SPY gapped lower this morning and never looked back, trending lower all day until it bounced off its lows at 154.28. This has been the support we mentioned a few times; it is the middle of this range that SPY has been trending in. The close above this level shows once more how important it is. Short-term SPY is experiencing resistance right at 155.39, as this level capped the rally off the low today. If SPY can get above this, there is a chance for further upside at least to the opening levels from Wednesday around 156.32. We have hit the 3% drop that topically occurs with an overbought Piker Signal, so we need to watch levels to determine if we will get a bounce or more downside until oversold condition occurs.
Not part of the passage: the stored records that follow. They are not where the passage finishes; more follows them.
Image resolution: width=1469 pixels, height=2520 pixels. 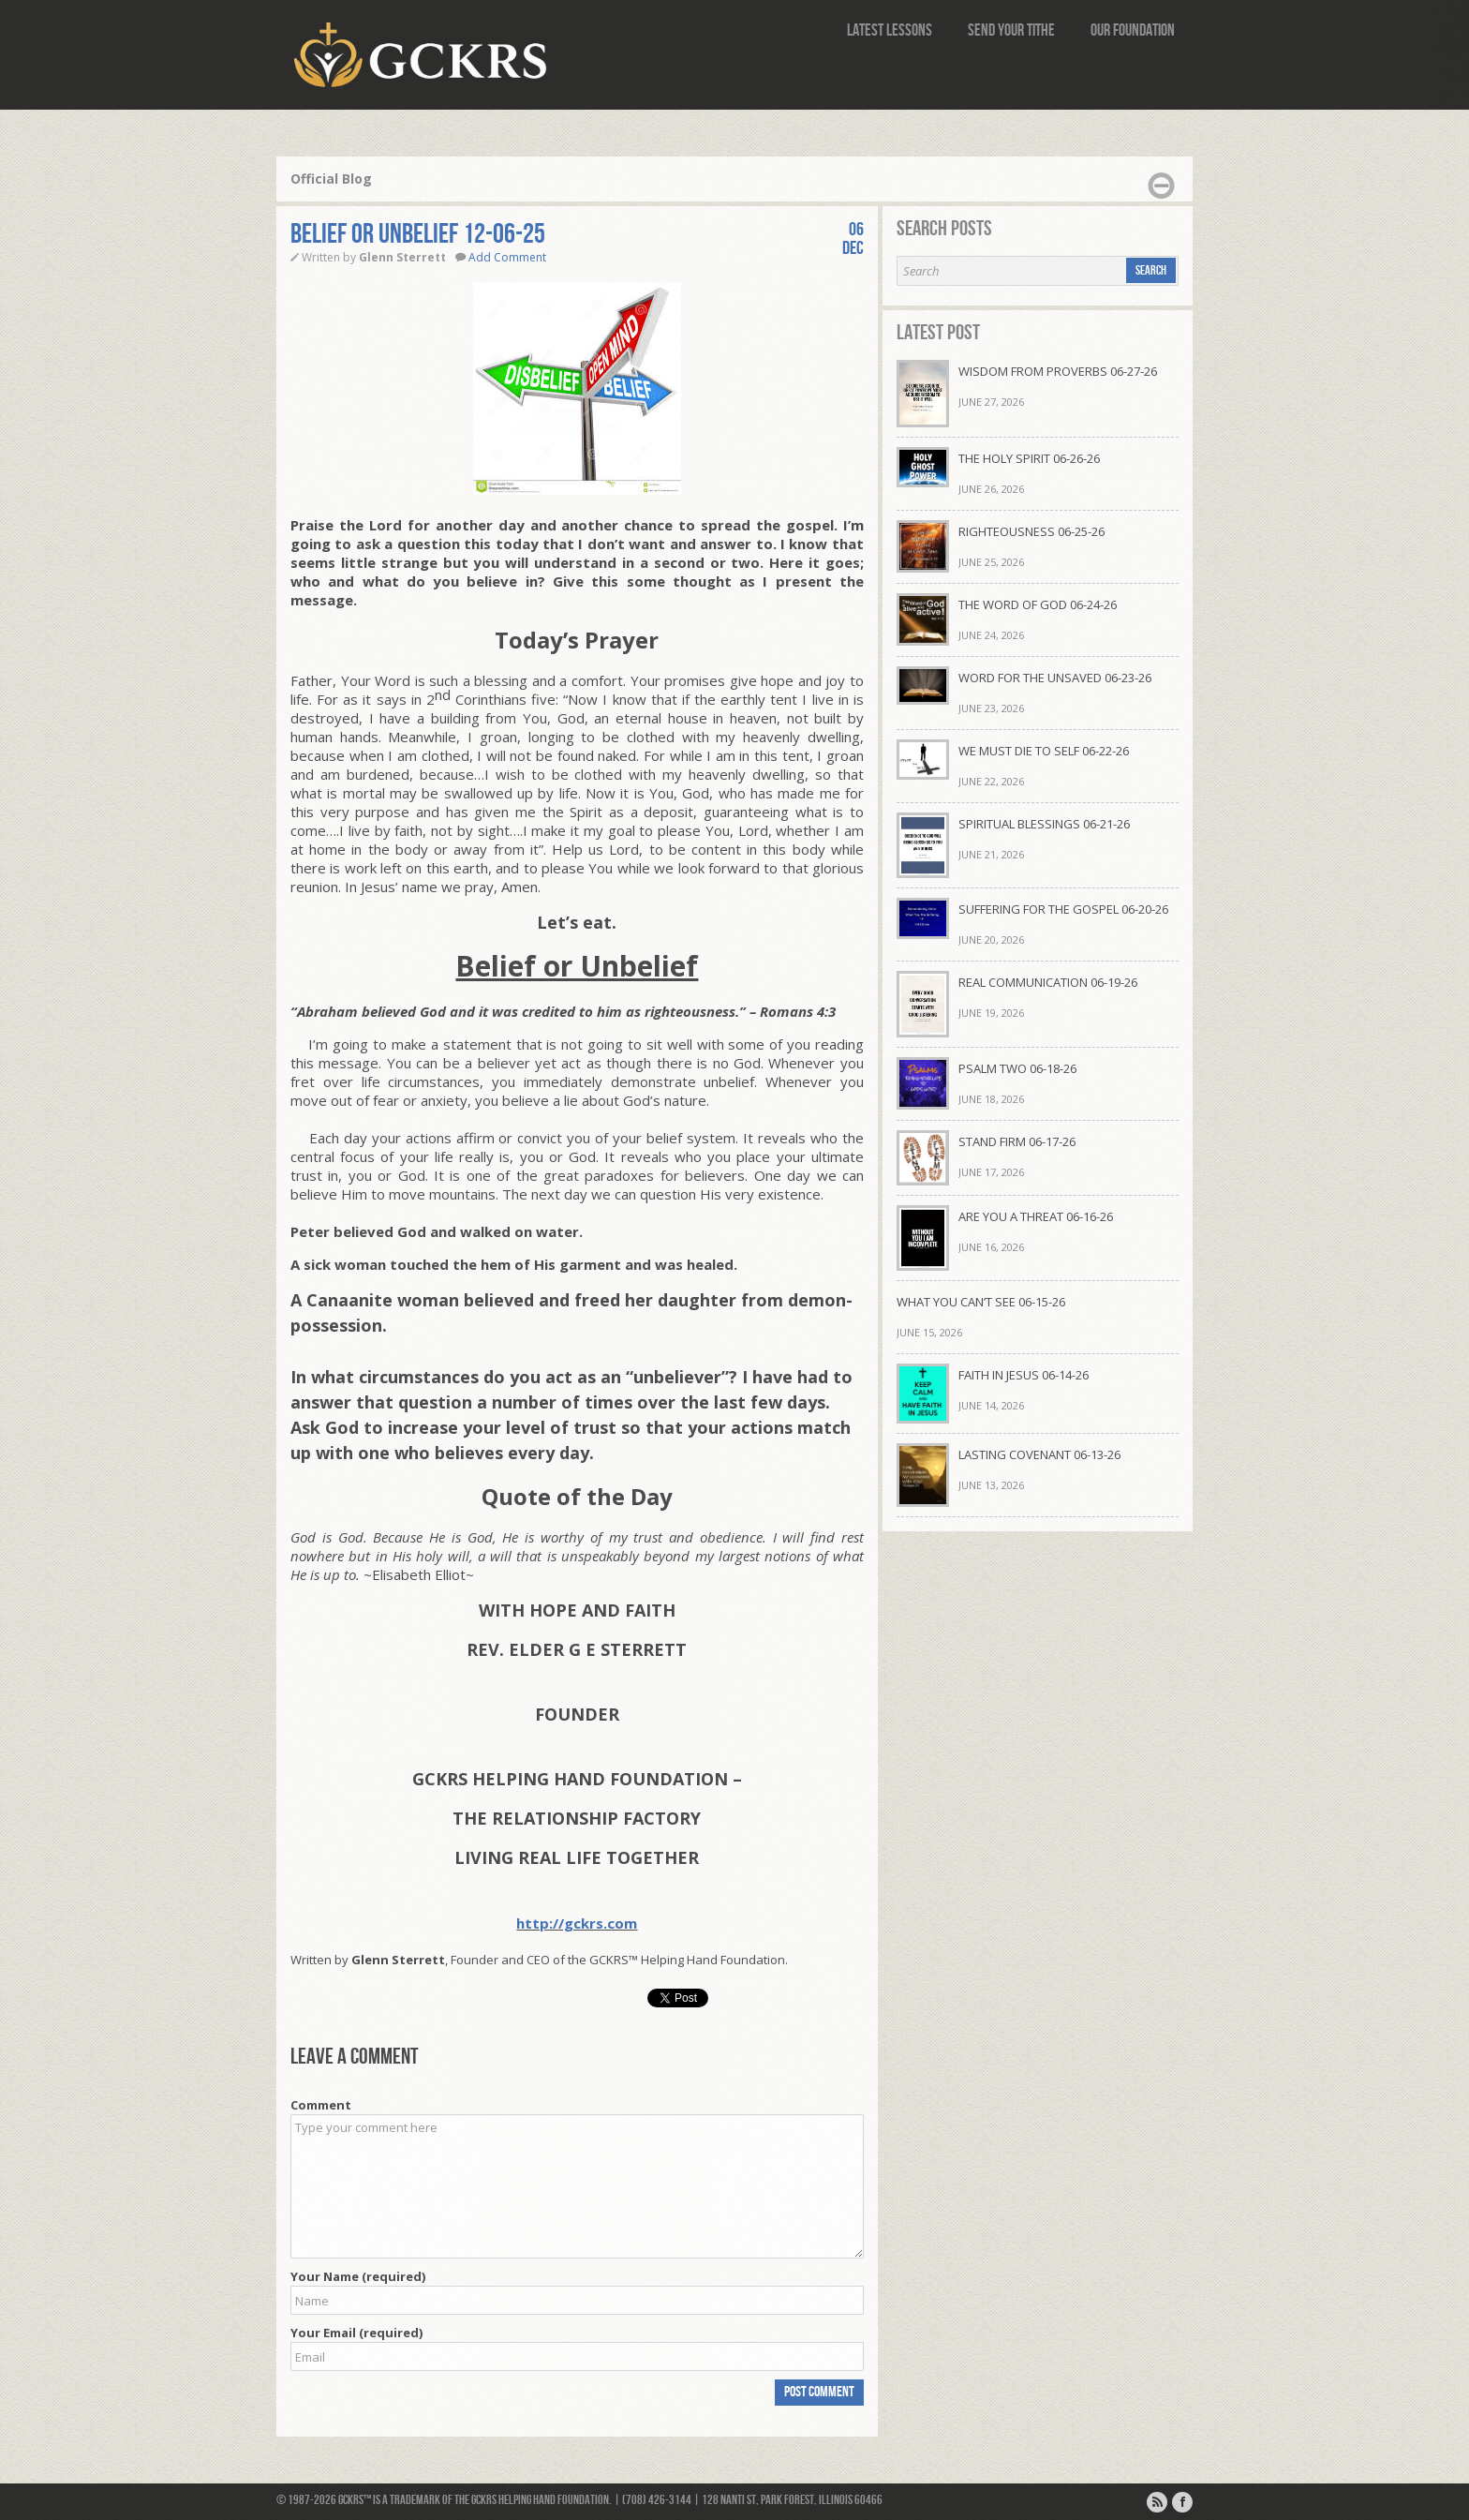 I want to click on THE WORD OF GOD 06-24-26, so click(x=1037, y=604).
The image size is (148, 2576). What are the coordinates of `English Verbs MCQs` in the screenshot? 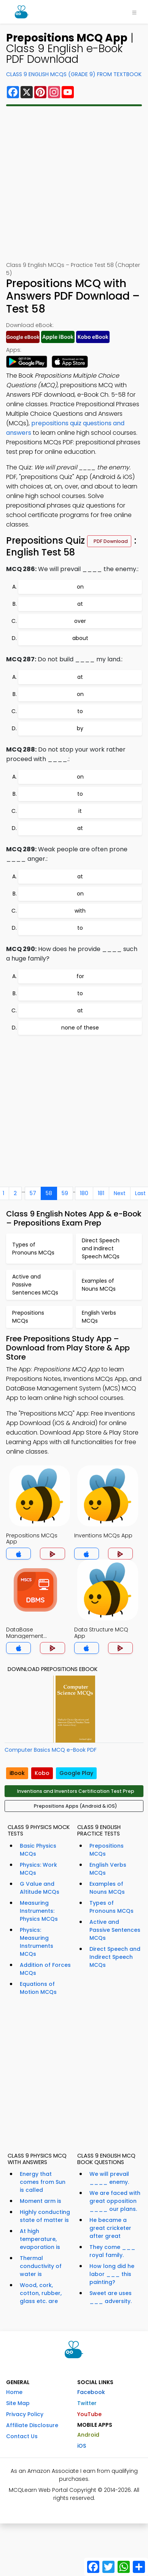 It's located at (107, 1869).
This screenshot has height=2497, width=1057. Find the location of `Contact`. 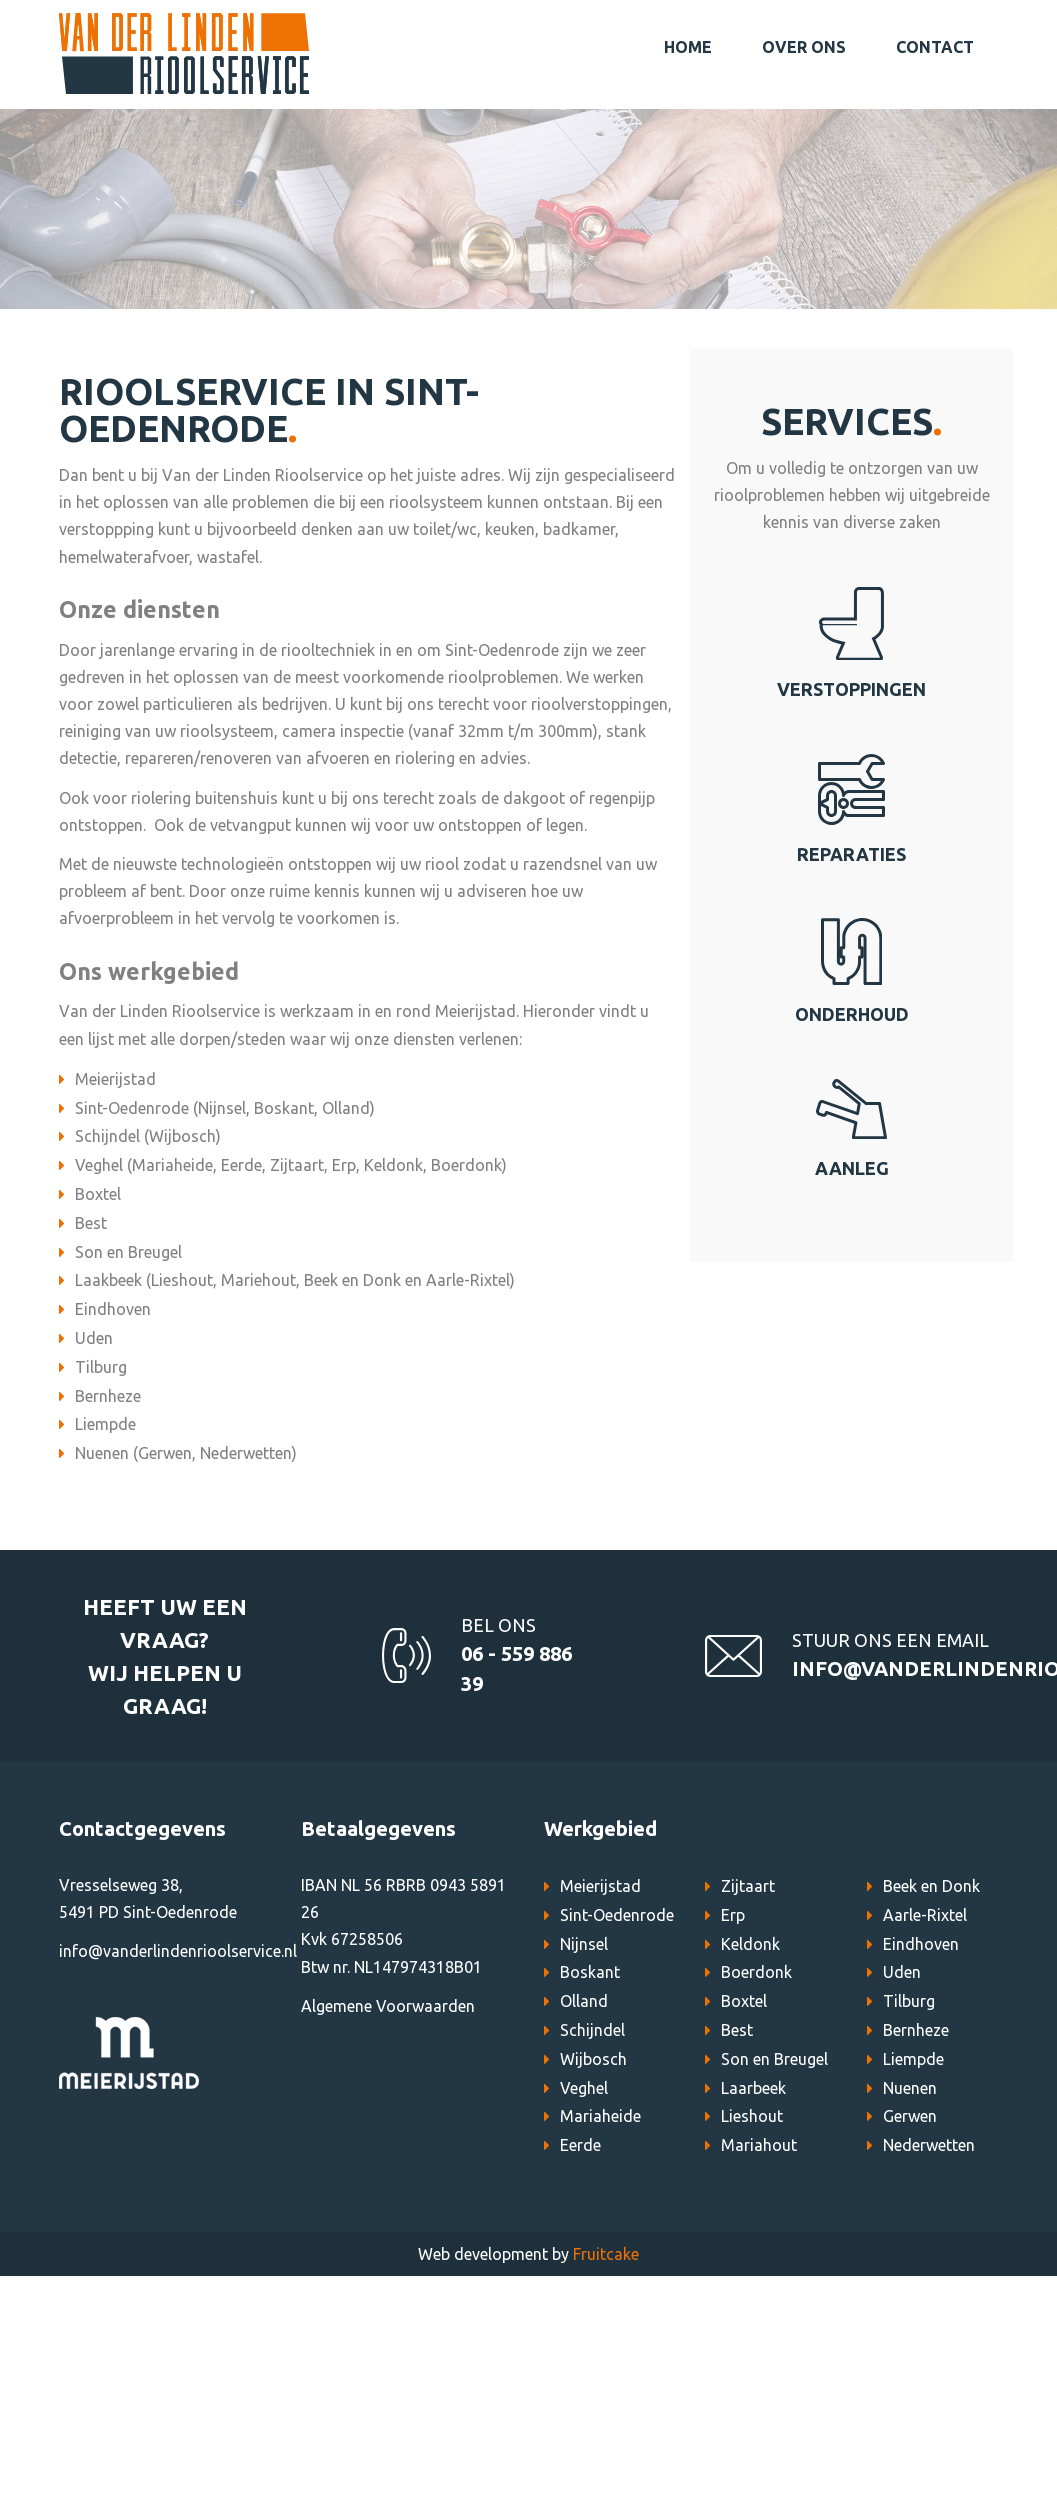 Contact is located at coordinates (935, 47).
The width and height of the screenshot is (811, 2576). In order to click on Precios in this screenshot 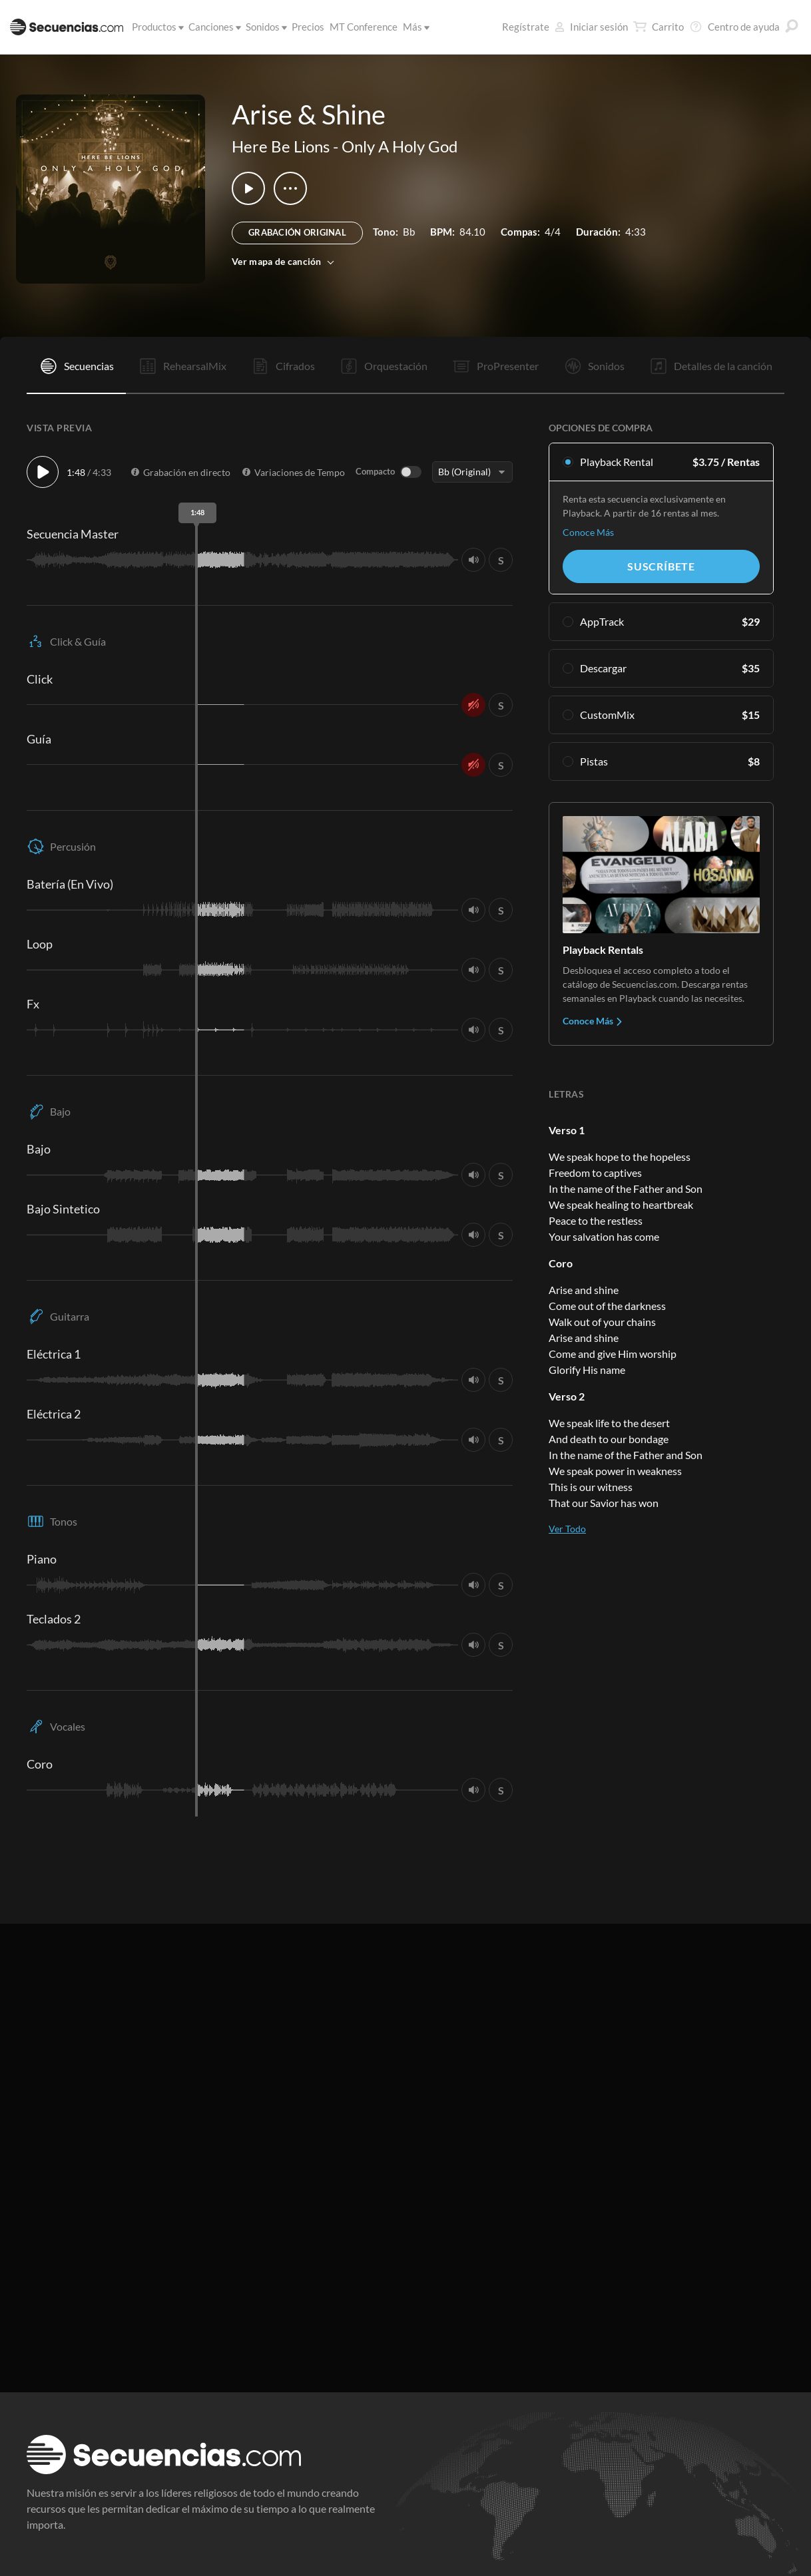 , I will do `click(308, 27)`.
Below 154.28 is bearish, above 156.32 things get a little bullish and the key level is 153.39.

SPY
QQQ: QQQ were affected by AAPL’s sell off, and unlike SPY the QQQ failed to get above key support at 68.30 (first light blue line). In fact, this level acted as resistance and provides us with a key level to watch. If QQQ can get above this, the bulls might be able to run. The QQQ’s did find support around former lows between 67.64 and 67.34. We still want to remain bearish on the Q’s unless there's a break above 68.30, looking for a move lower back to 67.34.
QQQ
DIA: The Dow continues its trend of being the least bearish of the indices. DIA sold off during Wednesday morning with the market. It formed a double bottom around 145.42, but failed to get any higher than Tuesday's lows and the highs from 4/2, which are all acting as resistance which is the 146.56. Of all the charts, the Dow looks like a normal pullback after a breakout. Things don’t get bearish till it gets below 145.17.